Mapping inheritance

Jimmy Bogard edited this page May 18, 2016 · 13 revisions

Mapping Inheritance

AutoMapper 1.1 had a method called .Include<> when creating your maps which allowed AutoMapper to automatically select the most derived mapping for a class.

Take:

    public class Order { }
    public class OnlineOrder : Order { }
    public class MailOrder : Order { }

    public class OrderDto { }
    public class OnlineOrderDto : OrderDto { }
    public class MailOrderDto : OrderDto { }

    Mapper.Initialize(cfg => {
    cfg.CreateMap<Order, OrderDto>()
          .Include<OnlineOrder, OnlineOrderDto>()
          .Include<MailOrder, MailOrderDto>();
    cfg.CreateMap<OnlineOrder, OnlineOrderDto>();
    cfg.CreateMap<MailOrder, MailOrderDto>();
    });

    // Perform Mapping
    var order = new OnlineOrder();
    var mapped = Mapper.Map(order, order.GetType(), typeof(OrderDto));
    Assert.IsType<OnlineOrderDto>(mapped);

You will notice that because the mapped object is a OnlineOrder, AutoMapper has seen you have a more specific mapping for OnlineOrder than OrderDto, and automatically chosen that.

Specifying inheritance in derived classes

Instead of configuring inheritance from the base class, you can specify inheritance from the derived classes:

Mapper.Initialize(cfg => {
cfg.CreateMap<Order, OrderDto>()
    .ForMember(o => o.Id, m => m.MapFrom(s => s.OrderId));
cfg.CreateMap<OnlineOrder, OnlineOrderDto>()
    .IncludeBase<Order, OrderDto>();
cfg.CreateMap<MailOrder, MailOrderDto>()
    .IncludeBase<Order, OrderDto>();
});

Inheritance Mapping Priorities

This introduces additional complexity because there are multiple ways a property can be mapped. The priority of these sources are as follows

  • Explicit Mapping (using .MapFrom())
  • Inherited Explicit Mapping
  • Ignore Property Mapping
  • Convention Mapping (Properties that are matched via convention)

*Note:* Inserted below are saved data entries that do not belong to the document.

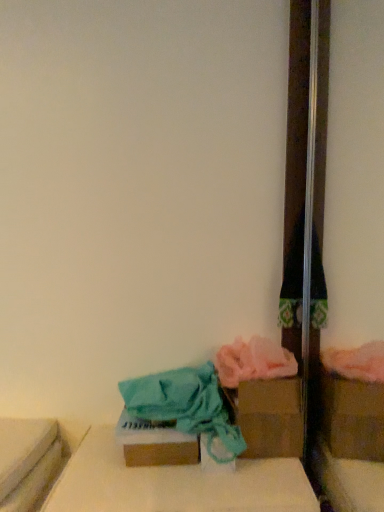 Locate an element on the screen. brown cardboard box at lower center, placed as the first storage box when sorted from front to back is located at coordinates (155, 443).

Find the location of a particular element. brown cardboard box at lower right, the first storage box positioned from the back is located at coordinates (268, 417).

How many degrees apart are the facing directions of brown cardboard box at lower right, which appears as the first storage box when viewed from the right, and brown cardboard box at lower center, placed as the first storage box when sorted from front to back?

There is a 0.8-degree angle between the facing directions of brown cardboard box at lower right, which appears as the first storage box when viewed from the right, and brown cardboard box at lower center, placed as the first storage box when sorted from front to back.

From the image's perspective, is brown cardboard box at lower right, the second storage box positioned from the left, above or below brown cardboard box at lower center, the 2th storage box when ordered from back to front?

From the image's perspective, brown cardboard box at lower right, the second storage box positioned from the left, appears above brown cardboard box at lower center, the 2th storage box when ordered from back to front.

Does brown cardboard box at lower right, the second storage box positioned from the front, turn towards brown cardboard box at lower center, acting as the 2th storage box starting from the right?

No, brown cardboard box at lower right, the second storage box positioned from the front, is not facing towards brown cardboard box at lower center, acting as the 2th storage box starting from the right.

Consider the image. From a real-world perspective, is brown cardboard box at lower right, the second storage box positioned from the left, physically above brown cardboard box at lower center, the first storage box from the left?

Yes, from a real-world perspective, brown cardboard box at lower right, the second storage box positioned from the left, is above brown cardboard box at lower center, the first storage box from the left.

In the scene shown: Considering the relative sizes of cardboard box at lower center and brown cardboard box at lower center, the first storage box from the left, in the image provided, is cardboard box at lower center thinner than brown cardboard box at lower center, the first storage box from the left,?

In fact, cardboard box at lower center might be wider than brown cardboard box at lower center, the first storage box from the left.

From a real-world perspective, does cardboard box at lower center sit lower than brown cardboard box at lower center, placed as the first storage box when sorted from front to back?

Indeed, from a real-world perspective, cardboard box at lower center is positioned beneath brown cardboard box at lower center, placed as the first storage box when sorted from front to back.

The image size is (384, 512). I want to click on furniture lying below the brown cardboard box at lower center, acting as the 2th storage box starting from the right (from the image's perspective), so (175, 484).

Could you tell me if brown cardboard box at lower center, the first storage box from the left, is turned towards cardboard box at lower center?

No, brown cardboard box at lower center, the first storage box from the left, is not aimed at cardboard box at lower center.

Relative to cardboard box at lower center, is brown cardboard box at lower center, placed as the first storage box when sorted from front to back, in front or behind?

brown cardboard box at lower center, placed as the first storage box when sorted from front to back, is behind cardboard box at lower center.

Is brown cardboard box at lower center, placed as the first storage box when sorted from front to back, spatially inside cardboard box at lower center, or outside of it?

brown cardboard box at lower center, placed as the first storage box when sorted from front to back, is located beyond the bounds of cardboard box at lower center.

Considering the relative sizes of brown cardboard box at lower center, the 2th storage box when ordered from back to front, and cardboard box at lower center in the image provided, is brown cardboard box at lower center, the 2th storage box when ordered from back to front, shorter than cardboard box at lower center?

No.

Is brown cardboard box at lower right, which appears as the first storage box when viewed from the right, located outside cardboard box at lower center?

brown cardboard box at lower right, which appears as the first storage box when viewed from the right, is positioned outside cardboard box at lower center.

Considering the sizes of objects brown cardboard box at lower right, the first storage box positioned from the back, and cardboard box at lower center in the image provided, who is taller, brown cardboard box at lower right, the first storage box positioned from the back, or cardboard box at lower center?

brown cardboard box at lower right, the first storage box positioned from the back.

Is brown cardboard box at lower right, which appears as the first storage box when viewed from the right, thinner than cardboard box at lower center?

Yes.

In the image, is cardboard box at lower center positioned in front of or behind brown cardboard box at lower right, which appears as the first storage box when viewed from the right?

Clearly, cardboard box at lower center is in front of brown cardboard box at lower right, which appears as the first storage box when viewed from the right.

What are the coordinates of `furniture in front of the brown cardboard box at lower right, which appears as the first storage box when viewed from the right` in the screenshot? It's located at (175, 484).

Does point (111, 452) lie in front of point (268, 440)?

No, it is not.

Based on the photo, from a real-world perspective, which is physically above, cardboard box at lower center or brown cardboard box at lower right, the second storage box positioned from the left?

brown cardboard box at lower right, the second storage box positioned from the left, is physically above.

Locate an element on the screen. storage box that appears above the brown cardboard box at lower center, the first storage box from the left (from a real-world perspective) is located at coordinates (268, 417).

Is brown cardboard box at lower center, the 2th storage box when ordered from back to front, closer to camera compared to brown cardboard box at lower right, which appears as the first storage box when viewed from the right?

Yes.

From a real-world perspective, is brown cardboard box at lower center, placed as the first storage box when sorted from front to back, positioned over brown cardboard box at lower right, the second storage box positioned from the front, based on gravity?

Actually, brown cardboard box at lower center, placed as the first storage box when sorted from front to back, is physically below brown cardboard box at lower right, the second storage box positioned from the front, in the real world.

In the scene shown: Considering the sizes of objects brown cardboard box at lower center, the 2th storage box when ordered from back to front, and brown cardboard box at lower right, the second storage box positioned from the front, in the image provided, who is bigger, brown cardboard box at lower center, the 2th storage box when ordered from back to front, or brown cardboard box at lower right, the second storage box positioned from the front,?

Bigger between the two is brown cardboard box at lower right, the second storage box positioned from the front.

The width and height of the screenshot is (384, 512). I want to click on storage box located on the right of brown cardboard box at lower center, the first storage box from the left, so click(268, 417).

Locate an element on the screen. The width and height of the screenshot is (384, 512). furniture beneath the brown cardboard box at lower center, acting as the 2th storage box starting from the right (from a real-world perspective) is located at coordinates (175, 484).

Estimate the real-world distances between objects in this image. Which object is further from brown cardboard box at lower center, placed as the first storage box when sorted from front to back, cardboard box at lower center or brown cardboard box at lower right, the second storage box positioned from the front?

The object further to brown cardboard box at lower center, placed as the first storage box when sorted from front to back, is brown cardboard box at lower right, the second storage box positioned from the front.

From the image, which object appears to be nearer to cardboard box at lower center, brown cardboard box at lower right, the first storage box positioned from the back, or brown cardboard box at lower center, placed as the first storage box when sorted from front to back?

brown cardboard box at lower center, placed as the first storage box when sorted from front to back, is positioned closer to the anchor cardboard box at lower center.

From the image, which object appears to be nearer to brown cardboard box at lower right, the second storage box positioned from the left, cardboard box at lower center or brown cardboard box at lower center, the 2th storage box when ordered from back to front?

cardboard box at lower center.

Based on their spatial positions, is brown cardboard box at lower center, the first storage box from the left, or cardboard box at lower center closer to brown cardboard box at lower right, which appears as the first storage box when viewed from the right?

Based on the image, cardboard box at lower center appears to be nearer to brown cardboard box at lower right, which appears as the first storage box when viewed from the right.

Based on the photo, based on their spatial positions, is brown cardboard box at lower right, which appears as the first storage box when viewed from the right, or cardboard box at lower center further from brown cardboard box at lower center, placed as the first storage box when sorted from front to back?

Among the two, brown cardboard box at lower right, which appears as the first storage box when viewed from the right, is located further to brown cardboard box at lower center, placed as the first storage box when sorted from front to back.

Looking at the image, which one is located further to cardboard box at lower center, brown cardboard box at lower center, the first storage box from the left, or brown cardboard box at lower right, the first storage box positioned from the back?

Among the two, brown cardboard box at lower right, the first storage box positioned from the back, is located further to cardboard box at lower center.

I want to click on furniture situated between brown cardboard box at lower center, placed as the first storage box when sorted from front to back, and brown cardboard box at lower right, the second storage box positioned from the left, from left to right, so click(175, 484).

To demonstrate this, lets modify our classes shown above

    //Domain Objects
    public class Order { }
    public class OnlineOrder : Order 
    { 
        public string Referrer { get; set; }
    }
    public class MailOrder : Order { }

    //Dtos
    public class OrderDto
    {
        public string Referrer { get; set; }
    }

    //Mappings
    Mapper.Initialize(cfg => {
    cfg.CreateMap<Order, OrderDto>()
          .Include<OnlineOrder, OrderDto>()
          .Include<MailOrder, OrderDto>()
          .ForMember(o=>o.Referrer, m=>m.Ignore());
    cfg.CreateMap<OnlineOrder, OrderDto>();
    cfg.CreateMap<MailOrder, OrderDto>();
    });

    // Perform Mapping
    var order = new OnlineOrder { Referrer = "google" };
    var mapped = Mapper.Map(order, order.GetType(), typeof(OrderDto));
    Assert.Equals("google", mapped.Referrer);

Notice that in our mapping configuration, we have ignored Referrer (because it doesn't exist in the order base class), but convention has a higher priority than Ignored properties in the base class mappings, so the property still gets mapped.

Overall this feature should make using AutoMapper with classes that leverage inheritance feel more natural.